Daiichi Sankyo finally joins the acquisition party


Daiichi Sankyo looks to have embraced the adage ‘if you can’t beat em, join em’, with its €150m ($235m) acquisition of private German biotechnology group U3 Pharma. While the acquisition looks small fry compared to some of the recent extravagant purchases by its fellow countrymen, the deal could mark the start of more aggressive expansion plans for the Japanese drugmaker.

The addition of U3 Pharma will give Daiichi Sankyo a range of fully-human antibodies that could act as potential therapies for breast, lung and colorectal cancers. Beefing up its oncology offering is sensible, because the therapy area is set to grow the fastest over the next five years, with compound annual growth of 10%, valuing the segment at $70bn by 2012, according to consensus forecasts from EvaluatePharma.

This compares with the 1% growth that would have come from Daiichi Sankyo’s existing oncology and immunomodulators division of three low-selling marketed products, three phase II candidates, including leukaemia drug CYC682, and two phase I products. The group also has a research collaboration with Morphosys, signed in 2006, that is not expected to yield results for some time.

U3's lead cancer treatment is U3-1287 (AMG 888), which is being co-developed with Amgen, and is expected to start clinical trials this year.

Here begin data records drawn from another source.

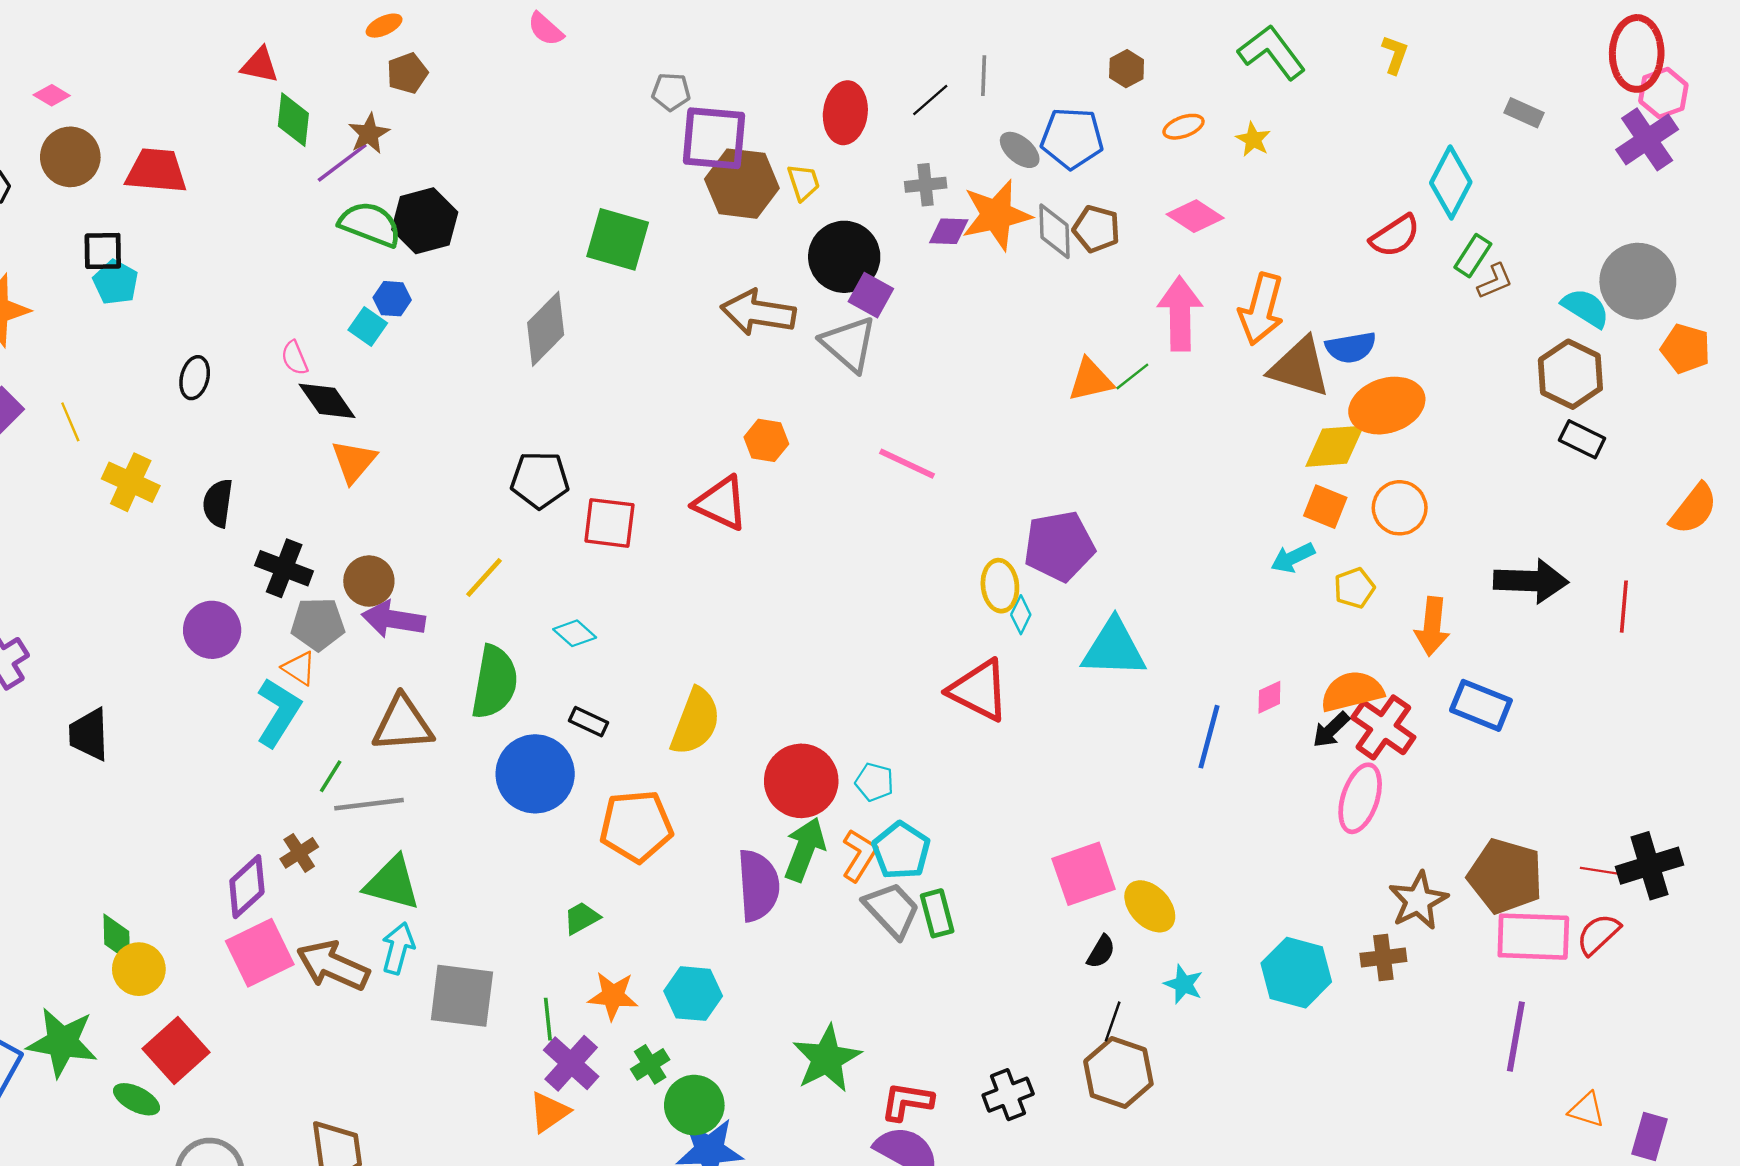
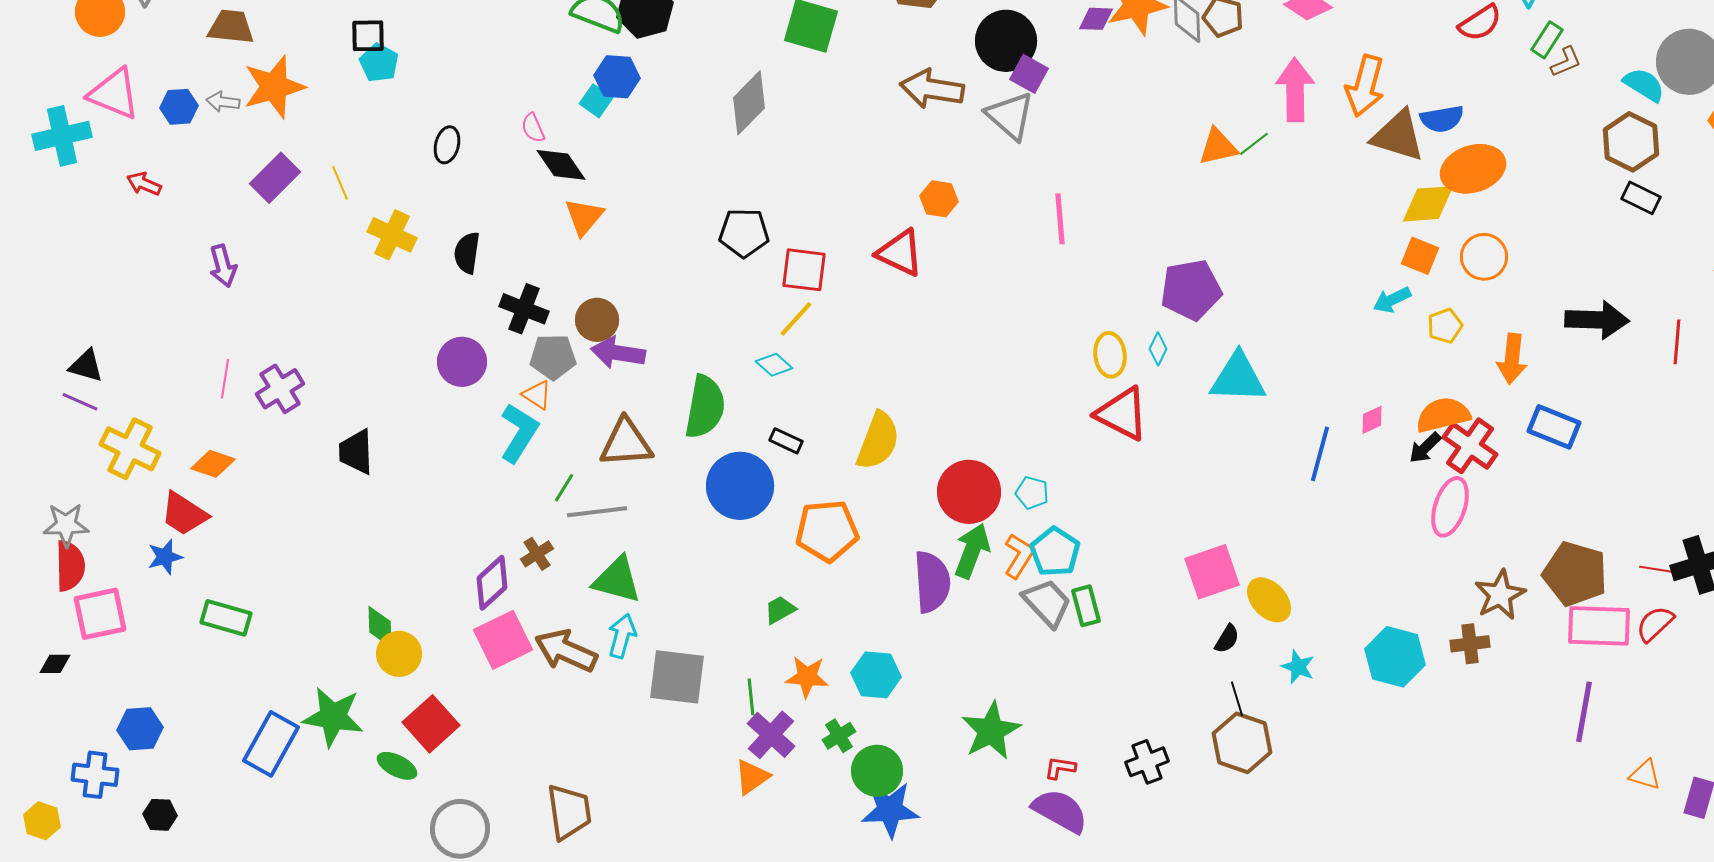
blue hexagon: (392, 299) -> (617, 77), size x1.4
pink line: (907, 464) -> (1060, 219), turned 60
yellow line: (484, 578) -> (796, 319), moved
yellow ellipse: (1000, 586) -> (1110, 355), moved
black line: (1113, 1021) -> (1237, 699), turned -36
red L-shape: (907, 1102) -> (1060, 768), size x0.7

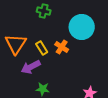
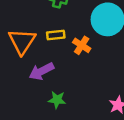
yellow rectangle: (42, 48) -> (56, 35), moved, turned -64

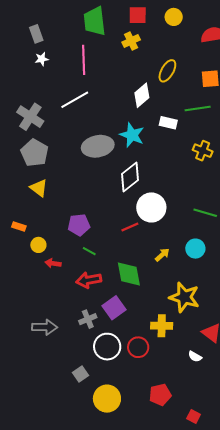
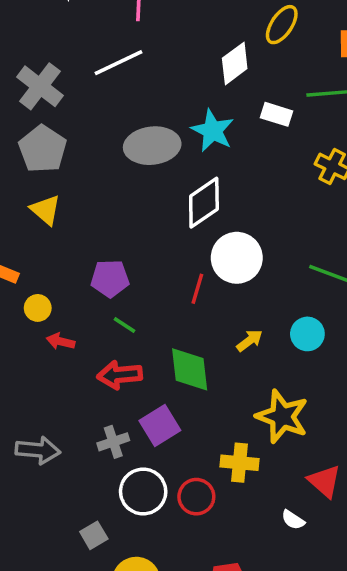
red line: (130, 227) -> (197, 289), turned -54

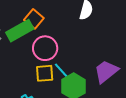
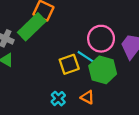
pink circle: (45, 48) -> (101, 39), moved

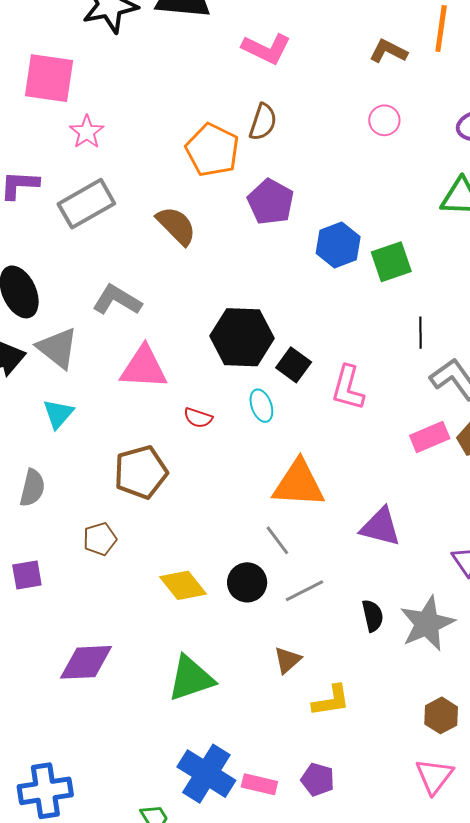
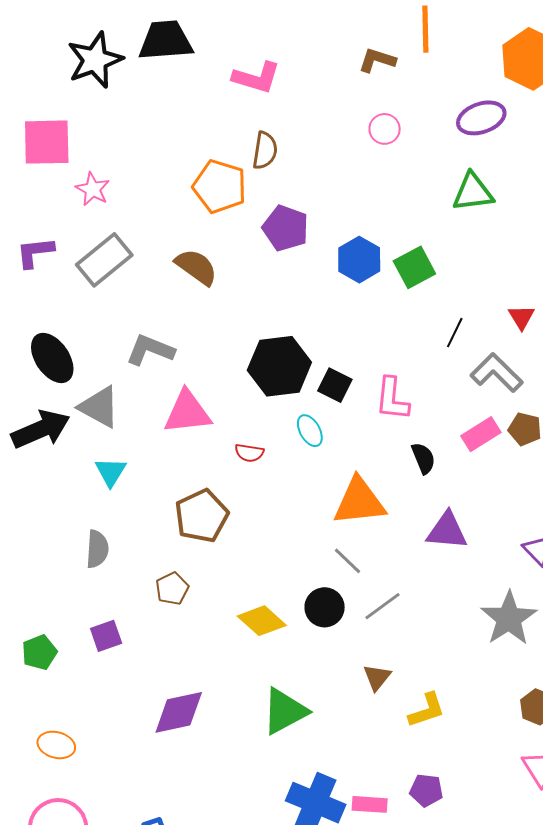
black line: (420, 333) -> (455, 333), turned 36
black semicircle: (373, 616) -> (423, 458), moved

But while $235m is unlikley to cause Daiichi Sankyo's finance director to fret too much about the future return on investment, the fact that Antisoma bought Xanthus Pharmaceuticals for $52.2m with two clinical stage products, demonstrates how much shrewder those with limited cash have to be compared to their bigger rivals.

Playing catch up

Until now Daiichi Sankyo had been more conservative than other Japanese companies, who in turn are only just beginning to show some adventure in international deal making. Rather than close the big kind of deals that have catapulted its rivals into the headlines, Daiichi Sankyo had been quietly building up subsidiaries in other countries and striking marketing agreements.

Earlier this month the group announced that its European operations had opened up a subsidiary in Turkey. Daiichi Sankyo has also recently signed a deal with GlaxoSmithKline to promote its blood pressure drug Benitec through its India subsidiary that was established in March 2007. But rather than continue with distribution deals, full scale operations are due to start at the plant soon.

This seeming reluctance to make a foreign acquisition had made it appear to be falling behind its local rivals who have in the last 12 months made a string of high profile acquisitions.

In April, Takeda announced that it would be buying Millennium Pharmaceuticals for $8.8bn, in an attempt to get its hands on the group’s promising oncology drugs and US sales force. Three months earlier Eisai agreed a $3.9bn deal for MGI Pharma, another company with a large cancer franchise and a possible route into the US market.

The race to get western assets has partly been driven by the maturing drug portfolios that are leaving many Japanese companies open to generic competition, coupled with an increasingly hard stance from the government that is encouraging the use of more generics and continuing to cut the price it will pay for drugs every two years.

More to come?

This is unlikely to be the last acquisition for Daiichi Sankyo, which is not only sitting on $4.3bn in cash, but earlier this month announced at its full-year results that 2008 profits were likely to fall as it increased its presence in the US and R&D spend, causing its shares to fall despite a 15% rise in operating profits.

Spending to accumulate could be wise given the expected slow down in growth for its main stay products including Cravit and Mevalotin, and the recent set back of having its anti-anaemia treatment, Injectafer, rejected by the FDA.

But alongside further acquisitions, another catalyst to growth could be the key June 26 decision on whether the FDA will approve the anti-clotting treatment Effient. Getting the drug, which is partnered with Eli Lilly, to market would provide an important milestone for Daiichi Sankyo, who has not had a drug approved in the US since 2002. It could also be the spur for the group to make an even bolder move and do a deal in the US.